### Data for analysis
====================

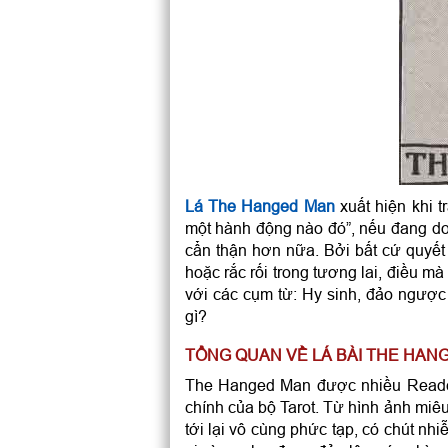
Lá The Hanged Man
xuất hiện khi t
một hành động nào đó”, nếu đang do 
cẩn thận hơn nữa. Bởi bất cứ quyết 
hoặc rắc rối trong tương lai, điều m
với các cụm từ: Hy sinh, đảo ngược 
gì?
TỔNG QUAN VỀ LÁ BÀI THE HAN
The Hanged Man được nhiều Reader đ
chính của bộ Tarot. Từ hình ảnh miê
tới lại vô cùng phức tạp, có chút nhi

====================

The reply should hold every line of the records unchanged and no pictures.

Lá The Hanged Man
xuất hiện khi t
một hành động nào đó”, nếu đang do 
cẩn thận hơn nữa. Bởi bất cứ quyết 
hoặc rắc rối trong tương lai, điều m
với các cụm từ: Hy sinh, đảo ngược 
gì?
TỔNG QUAN VỀ LÁ BÀI THE HAN
The Hanged Man được nhiều Reader đ
chính của bộ Tarot. Từ hình ảnh miê
tới lại vô cùng phức tạp, có chút nhi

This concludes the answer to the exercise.